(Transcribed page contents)
--*--
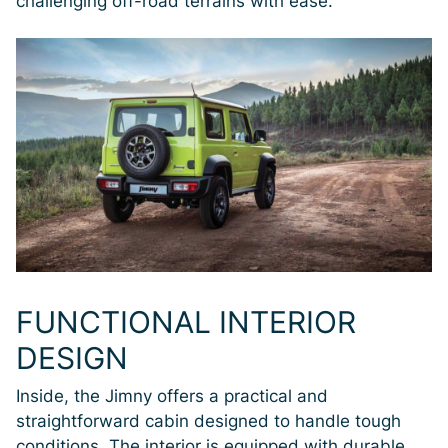
challenging off-road terrains with ease.
FUNCTIONAL INTERIOR
DESIGN
Inside, the Jimny offers a practical and
straightforward cabin designed to handle tough
conditions. The interior is equipped with durable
--*--
▶ _Exercise prompt_
Word for word, copy all the entries above, but with no pictures.

▶ _Result of the task_
challenging off-road terrains with ease.
FUNCTIONAL INTERIOR
DESIGN
Inside, the Jimny offers a practical and
straightforward cabin designed to handle tough
conditions. The interior is equipped with durable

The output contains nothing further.